▸ **TASK REQUIREMENTS**
Reproduce word for word the lines between those holding "よくある質問と回答 (864, 161)" and "Coaching (629, 127)", inclusive, and nothing else from the data below.

[Stored data entries]
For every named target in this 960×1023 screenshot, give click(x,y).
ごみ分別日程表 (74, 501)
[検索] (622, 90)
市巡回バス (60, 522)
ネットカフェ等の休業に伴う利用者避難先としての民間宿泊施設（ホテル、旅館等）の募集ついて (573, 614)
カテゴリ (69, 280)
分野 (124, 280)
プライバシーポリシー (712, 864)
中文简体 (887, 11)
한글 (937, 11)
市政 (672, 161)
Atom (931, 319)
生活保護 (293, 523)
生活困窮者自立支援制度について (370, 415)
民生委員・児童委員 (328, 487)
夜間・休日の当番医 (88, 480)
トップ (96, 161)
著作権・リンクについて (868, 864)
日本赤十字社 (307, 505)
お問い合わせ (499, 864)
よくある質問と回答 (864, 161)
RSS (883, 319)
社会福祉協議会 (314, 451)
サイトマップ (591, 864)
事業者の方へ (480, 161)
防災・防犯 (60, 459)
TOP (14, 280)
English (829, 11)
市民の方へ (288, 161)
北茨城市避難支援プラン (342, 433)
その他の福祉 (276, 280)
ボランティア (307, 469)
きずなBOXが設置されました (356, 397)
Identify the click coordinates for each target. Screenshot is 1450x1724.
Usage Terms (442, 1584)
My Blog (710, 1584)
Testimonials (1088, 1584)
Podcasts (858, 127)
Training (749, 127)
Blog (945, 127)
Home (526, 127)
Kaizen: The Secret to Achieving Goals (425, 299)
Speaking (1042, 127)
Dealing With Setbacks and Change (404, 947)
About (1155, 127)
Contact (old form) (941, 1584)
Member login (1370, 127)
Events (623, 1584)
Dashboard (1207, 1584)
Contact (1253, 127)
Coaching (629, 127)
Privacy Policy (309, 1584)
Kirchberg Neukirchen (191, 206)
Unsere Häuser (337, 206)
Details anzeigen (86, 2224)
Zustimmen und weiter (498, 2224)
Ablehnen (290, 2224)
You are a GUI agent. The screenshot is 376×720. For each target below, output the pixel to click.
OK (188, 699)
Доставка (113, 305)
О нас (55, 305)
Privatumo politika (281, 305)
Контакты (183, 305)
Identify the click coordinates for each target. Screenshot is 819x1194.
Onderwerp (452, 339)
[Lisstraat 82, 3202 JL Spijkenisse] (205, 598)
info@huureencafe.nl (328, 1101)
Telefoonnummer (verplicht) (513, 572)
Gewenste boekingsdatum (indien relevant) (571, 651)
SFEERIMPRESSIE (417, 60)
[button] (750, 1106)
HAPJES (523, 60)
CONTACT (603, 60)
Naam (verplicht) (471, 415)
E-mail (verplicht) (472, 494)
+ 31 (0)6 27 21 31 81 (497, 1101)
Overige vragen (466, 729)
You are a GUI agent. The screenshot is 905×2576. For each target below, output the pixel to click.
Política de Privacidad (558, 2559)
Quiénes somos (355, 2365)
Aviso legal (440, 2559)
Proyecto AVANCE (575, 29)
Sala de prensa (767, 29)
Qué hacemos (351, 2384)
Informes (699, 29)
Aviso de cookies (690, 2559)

▸ **EXPECTED ANSWER**
よくある質問と回答 (864, 161)
RSS (883, 319)
社会福祉協議会 (314, 451)
サイトマップ (591, 864)
事業者の方へ (480, 161)
防災・防犯 (60, 459)
TOP (14, 280)
English (829, 11)
市民の方へ (288, 161)
北茨城市避難支援プラン (342, 433)
その他の福祉 (276, 280)
ボランティア (307, 469)
きずなBOXが設置されました (356, 397)
Identify the click coordinates for each target. Screenshot is 1450x1724.
Usage Terms (442, 1584)
My Blog (710, 1584)
Testimonials (1088, 1584)
Podcasts (858, 127)
Training (749, 127)
Blog (945, 127)
Home (526, 127)
Kaizen: The Secret to Achieving Goals (425, 299)
Speaking (1042, 127)
Dealing With Setbacks and Change (404, 947)
About (1155, 127)
Contact (old form) (941, 1584)
Member login (1370, 127)
Events (623, 1584)
Dashboard (1207, 1584)
Contact (1253, 127)
Coaching (629, 127)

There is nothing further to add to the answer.